The Community Business Center plan breaks McLean into certain areas where greater density will be allowed in exchange for certain public amenities, with the density gradually decreasing from that new epicenter out towards the existing neighborhoods.
The passage wasn’t without controversy, with prominent community groups like the McLean Citizens Association (MCA) continuing to oppose the plan.
“The MCA opposes the new comprehensive plan because of certain major deficiencies,” MCA representative Scott Spitzer said at Tuesday’s public hearing.
The MCA’s opposition to the plan focused on a few particular issues, like concerns about losing surface parking in favor of a push toward underground or on-street parking. The MCA also sought to have more language in the plan that would guarantee certain above-roof features.
Other speakers at the meeting were more general in their opposition.
“The Mclean CBC vision plan being discussed here today is awful,” said Dennis Findley, a McLean resident and an architect. “It’s just awful…It’s developer-incentivized talking points. It’s a nightmare dystopian vision for my beloved community.”
There was some back-and-forth between Dranesville District Supervisor John Foust and Paul Kohlenberger, president of the Greater McLean Chamber of Commerce. Kohlenberger said his opposition to the plan as drafted was shared by every other McLean community-wide organization, though Foust later pushed back against that claim.
“We, like the others, have broadly supported the plan amendment process and support the aims of the process, and so does the broader community, but significant changes have been made since the task force stopped meeting in December,” Kohlenberger said. “Significant changes have undermined the plans ability to deliver the key benefits: multimodal connectivity, central gathering spaces, housing diversity, and stormwater management.”
In a tense exchange, Foust accused Kohlenberger of misrepresenting the views of other community organizations, stating that different groups have expressed different, sometimes incompatible demands.
“Everything you want is exactly what the organizations that have testified up to this point have said they don’t want,” Foust said. “You are on the outer limits…This is the reason it was so hard to get consensus.”

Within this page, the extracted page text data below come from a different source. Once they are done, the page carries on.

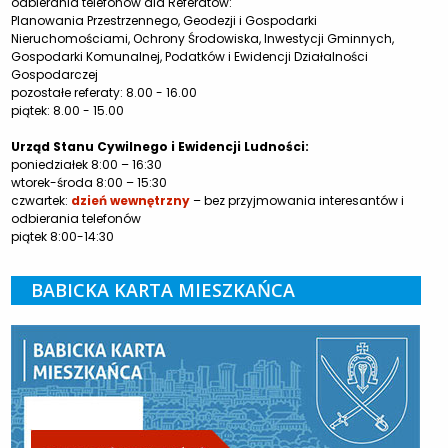
odbierania telefonów dla Referatów:
Planowania Przestrzennego, Geodezji i Gospodarki
Nieruchomościami, Ochrony Środowiska, Inwestycji Gminnych,
Gospodarki Komunalnej, Podatków i Ewidencji Działalności
Gospodarczej
pozostałe referaty: 8.00 - 16.00
piątek: 8.00 - 15.00
Urząd Stanu Cywilnego i Ewidencji Ludności:
poniedziałek 8:00 – 16:30
wtorek-środa 8:00 – 15:30
czwartek:
dzień wewnętrzny
– bez przyjmowania interesantów i
odbierania telefonów
piątek 8:00-14:30
BABICKA KARTA MIESZKAŃCA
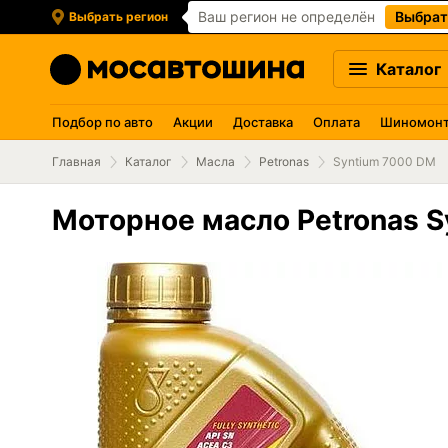
Ваш регион не определён
Выбрат
Выбрать регион
Каталог
Подбор по авто
Акции
Доставка
Оплата
Шиномон
Главная
Каталог
Масла
Petronas
Syntium 7000 DM
Моторное масло Petronas 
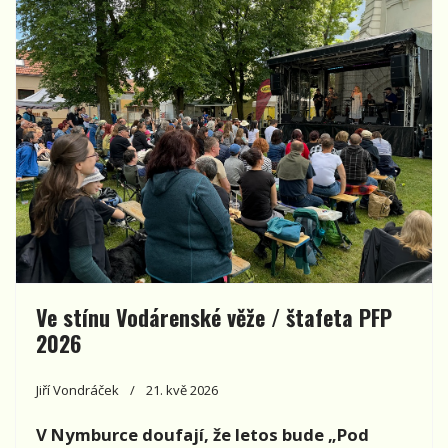
Ve stínu Vodárenské věže / štafeta PFP
2026
Jiří Vondráček
21. kvě 2026
V Nymburce doufají, že letos bude „Pod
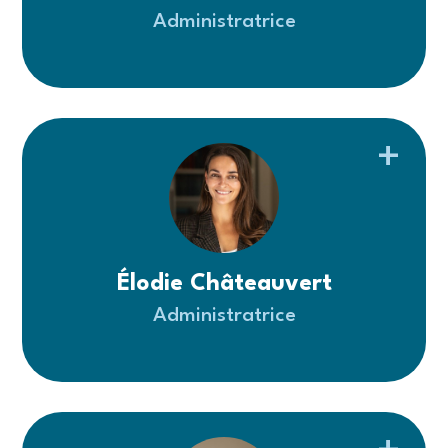
Administratrice
Élodie Châteauvert
Administratrice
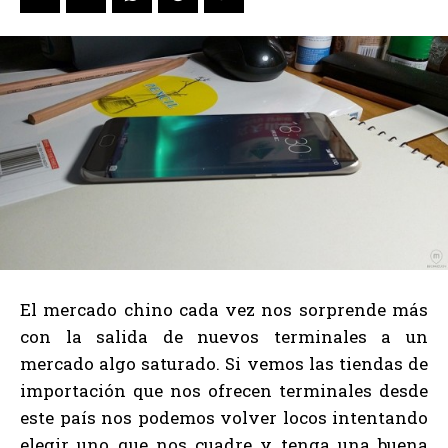
El mercado chino cada vez nos sorprende más
con la salida de nuevos terminales a un
mercado algo saturado. Si vemos las tiendas de
importación que nos ofrecen terminales desde
este país nos podemos volver locos intentando
elegir uno que nos cuadre y tenga una buena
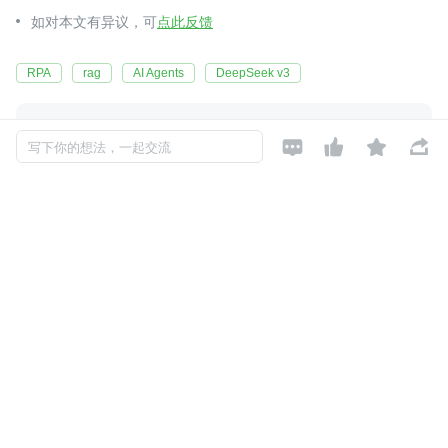
如对本文有异议，可
点此反馈
RPA
rag
AI Agents
DeepSeek v3




伊克罗德信息科技
关注

写下你的想法，一起交流
是您值得信赖的一站式上云解决⽅案提供者
2023-11-26 加入
伊克罗德信息是一家专注于赋能企业数智化转型的企业服务公司，为客
户提供上云咨询、项目迁移、混合云托管、多样化上云解决方案，服务
客户横跨互联网、媒体、游戏、电商零售、制造、汽车、金融科技、社
交应用等行业。
评论
暂无评论
Copyright © 2026, Geekbang Technology Ltd. All rights reserved. 极客邦控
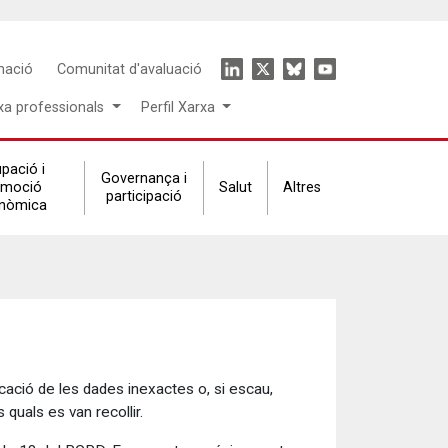
Icon
mació
Comunitat d'avaluació
menu
xa professionals
Perfil Xarxa
pació i
Governança i
omoció
Salut
Altres
participació
nòmica
icació de les dades inexactes o, si escau,
s quals es van recollir.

Other local residents expressed a concern that the McLean CBC plan would turn McLean into a new Tysons, saying they wanted to preserve the community’s “suburban character.”
Foust disputed that fear, saying that the proposed plan will provide more incentive for redevelopment in McLean than the existing comprehensive plan, which currently doesn’t allow enough development to justify the associated costs, but not to the extent allowed in Tysons.

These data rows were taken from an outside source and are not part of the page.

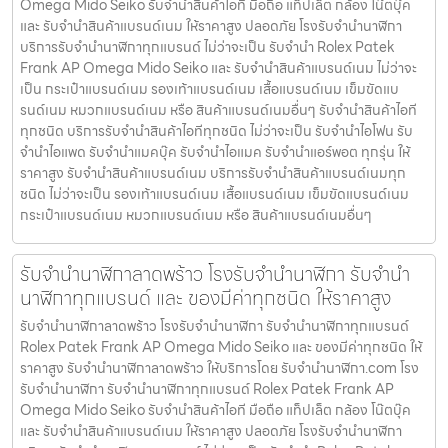
Omega Mido Seiko รับจำนำสินค้าไอที มือถือ แท็ปเล็ต กล้อง โน๊ตบุ๊ค
และ รับจำนำสินค้าแบรนด์เนม ให้ราคาสูง ปลอดภัย โรงรับจำนำนาฬิกา
บริการรับจำนำนาฬิกาทุกแบรนด์ ไม่ว่าจะเป็น รับจำนำ Rolex Patek
Frank AP Omega Mido Seiko และ รับจำนำสินค้าแบรนด์เนม ไม่ว่าจะ
เป็น กระเป๋าแบรนด์เนม รองเท้าแบรนด์เนม เสื้อแบรนด์เนม เข็มขัดแบ
รนด์เนม หมวกแบรนด์เนม หรือ สินค้าแบรนด์เนมอื่นๆ รับจำนำสินค้าไอที
ทุกชนิด บริการรับจำนำสินค้าไอทีทุกชนิด ไม่ว่าจะเป็น รับจำนำไอโฟน รับ
จำนำไอแพด รับจำนำแมคบุ๊ค รับจำนำไอแมค รับจำนำแอร์พอต ทุกรุ่น ให้
ราคาสูง รับจำนำสินค้าแบรนด์เนม บริการรับจำนำสินค้าแบรนด์เนมทุก
ชนิด ไม่ว่าจะเป็น รองเท้าแบรนด์เนม เสื้อแบรนด์เนม เข็มขัดแบรนด์เนม
กระเป๋าแบรนด์เนม หมวกแบรนด์เนม หรือ สินค้าแบรนด์เนมอื่นๆ
รับจำนำนาฬิกาลาดพร้าว โรงรับจำนำนาฬิกา รับจำนำ
นาฬิกาทุกแบรนด์ และ ของมีค่าทุกชนิด ให้ราคาสูง
รับจำนำนาฬิกาลาดพร้าว โรงรับจำนำนาฬิกา รับจำนำนาฬิกาทุกแบรนด์
Rolex Patek Frank AP Omega Mido Seiko และ ของมีค่าทุกชนิด ให้
ราคาสูง รับจำนำนาฬิกาลาดพร้าว ให้บริการโดย รับจํานํานาฬิกา.com โรง
รับจำนำนาฬิกา รับจำนำนาฬิกาทุกแบรนด์ Rolex Patek Frank AP
Omega Mido Seiko รับจำนำสินค้าไอที มือถือ แท็ปเล็ต กล้อง โน๊ตบุ๊ค
และ รับจำนำสินค้าแบรนด์เนม ให้ราคาสูง ปลอดภัย โรงรับจำนำนาฬิกา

“For many years, I’ve heard from residents who want a more pedestrian-friendly, vibrant downtown where we can celebrate a sense of place, where McLean residents can gather and celebrate community-focused events,” Foust said. “…We are not creating another Tysons. I believe this plan addresses each of the concerns and accommodates the goals set forth by the community.”
Ultimately, Foust led the Board in approval of the project.

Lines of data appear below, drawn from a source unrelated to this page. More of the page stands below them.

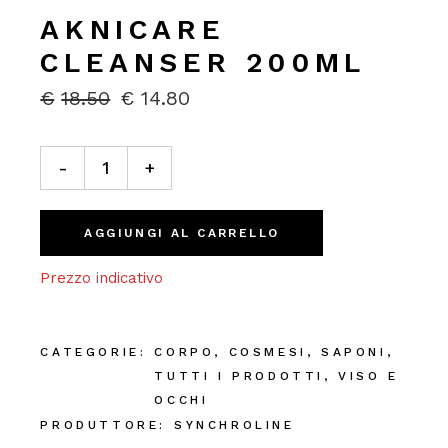
AKNICARE
CLEANSER 200ML
€
18.50
€
14.80
IL
IL
PREZZO
PREZZO
ORIGINALE
ATTUALE
Aknicare Cleanser 200ml quantity
ERA:
È:
-
+
€18.50.
€14.80.
AGGIUNGI AL CARRELLO
Prezzo indicativo
CATEGORIE:
CORPO
,
COSMESI
,
SAPONI
,
TUTTI I PRODOTTI
,
VISO E
OCCHI
PRODUTTORE:
SYNCHROLINE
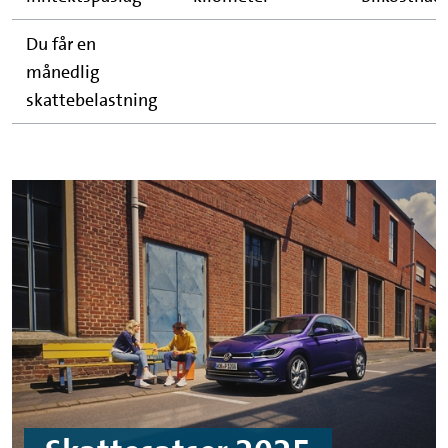
Du får en
månedlig
skattebelastning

“There’s strong interest in both directions,” Foust said. “We tried to find a middle and I think we did. There’s lots of misinformation out there…I think we have an excellent plan. It’s what the community wants, and not necessarily what certain organizations and individuals want. [But] doing nothing in McLean is not an option. Either we revitalize the business district or we continue to deteriorate and provide fewer and fewer community amenities. We see it year after year.”
The rest of the Board of Supervisors asked no questions and made no further comment on the plan. Chair Jeff McKay said he shared Foust’s sentiments regarding the necessity of the plan for McLean’s future.
“Often times we want the amenities, but folks don’t want any impacts, and ultimately we know that’s not possible,” McKay said. “So, we have to craft a plan that tries to balance the issues of revitalization with some real concerns from the community and when you do that, there’s often disagreement over how far one went at the expense of the other. The idea of doing nothing isn’t really acceptable.”